Hansen has an esteemed pedigree on this issue. He is the former NASA scientist who in 1988 warned Congress about the dangers posed by burning fossil fuels, which he explained were causing climate change by releasing carbon dioxide.

But by 2021, Hansen was troubled: the Earth was warming too fast.

In part, that was because the U.S. and world governments had largely ignored his calls to cut carbon emissions. Atmospheric carbon dioxide levels increased by more than 40 percent between 1990 and 2021.

But even that surge in carbon dioxide levels wasn’t enough to account for how fast the climate was warming, Hansen and fellow scientist Makiko Sato warned in 2021. 

“Something is going on in addition to greenhouse warming,” they wrote.

Their culprit: The fact that the immediate aerosols released by fossil fuels temporarily hid their worse impacts, meaning that cutting them would make things worse before it made them better.
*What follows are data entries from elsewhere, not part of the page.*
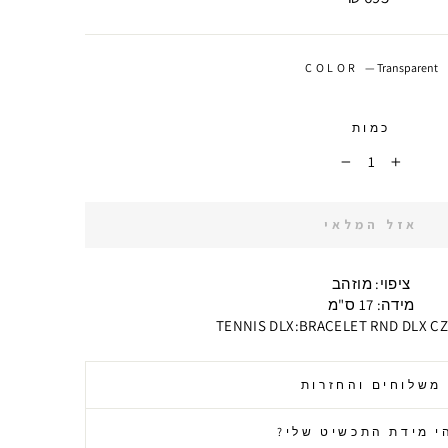
COLOR
—
Transparent
כמות
−
+
אזל המלאי
ציפוי: מוזהב
מידה: 17 ס"מ
TENNIS DLX:BRACELET RND DLX C
משלוחים והחזרות
י מידת התכשיט שלי?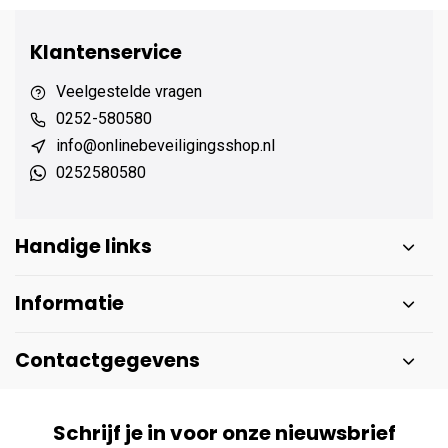
Klantenservice
Veelgestelde vragen
0252-580580
info@onlinebeveiligingsshop.nl
0252580580
Handige links
Informatie
Contactgegevens
Schrijf je in voor onze nieuwsbrief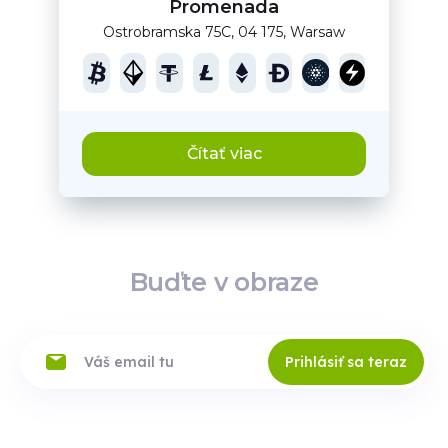
Promenada
Ostrobramska 75C, 04 175, Warsaw
Čítať viac
Buďte v obraze
Prihlásiť sa teraz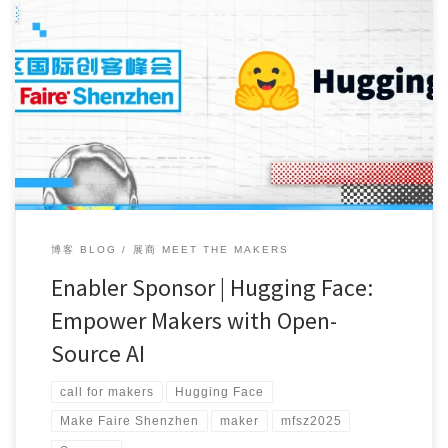
What happens when one of the world’s most ac […]
博客 BLOG
展商 MEET THE MAKERS
Enabler Sponsor | Hugging Face:
Empower Makers with Open-
Source AI
call for makers
Hugging Face
Make Faire Shenzhen
maker
mfsz2025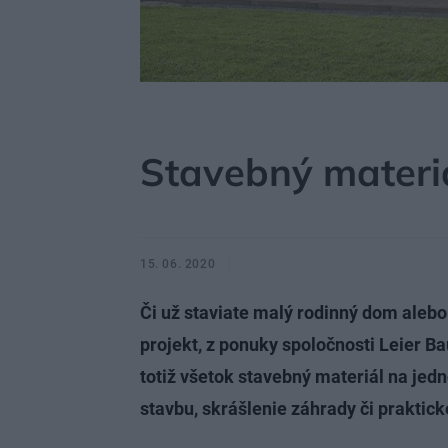
MÔJDOM
STAVBA A REKONŠTRUKCIA
MATERI
Stavebný materi
15. 06. 2020
Či už staviate malý rodinný dom alebo
projekt, z ponuky spoločnosti Leier Ba
totiž všetok stavebný materiál na je
stavbu, skrášlenie záhrady či praktick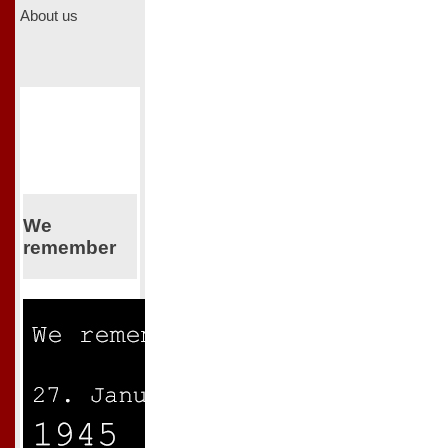
About us
We
remember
The two warned that declines in aerosols could lead the rate of global warming to double by 2040.

Last week, Hansen and colleagues reiterated those concerns. Under current emissions reduction policies, they predicted rapid warming.

Average temperature increase “will likely pierce the 1.5°C ceiling in the 2020s and 2°C before 2050,” they wrote.

One coauthor on the paper pointed to another troubling natural experiment of the COVID-19 era: the sudden surge in temperatures above ocean shipping lanes that were suddenly devoid of ships.

“For decades, this area has been kept relatively cool by sulfur emissions from ships,” climate entrepreneur Leon Simons wrote on Twitter.

“But this changed in 2020,” he added. “More extreme weather is likely.”

Not all climate scientists accept Hansen and company’s conclusion.

“I have nothing but respect & reverence for [Hansen] … but I think he is wrong on this one,” University of Pennsylvania climate scientist Michael Mann tweeted.

But Mann said they agreed on something important: We don’t understand the earth’s atmosphere as well as we need to. “And where there is uncertainty, we should weigh in on the side of precaution,” Mann tweeted.

Like the larger threat of climate change, this threat has loomed for all long time.

The thorny double-edged relationship between aerosol and carbon dioxide emissions is something Hansen had warned of as early as 1990.

In their 2021 paper, Sato and Hansen described the problem — that the longer we burn fossil fuels, the hotter it becomes when we finally stop — not simply in practical terms but moral ones. 

Their point wasn’t subtle. The paper was subtitled “Faustian Payment Comes Due,” about the legendary doctor who makes a deadly deal with the Devil in exchange for an enviable life — at least for a while.

But there was one difference, they noted: “Dr. Faustus had to pay the debt himself. We have willed it to our children and grandchildren.”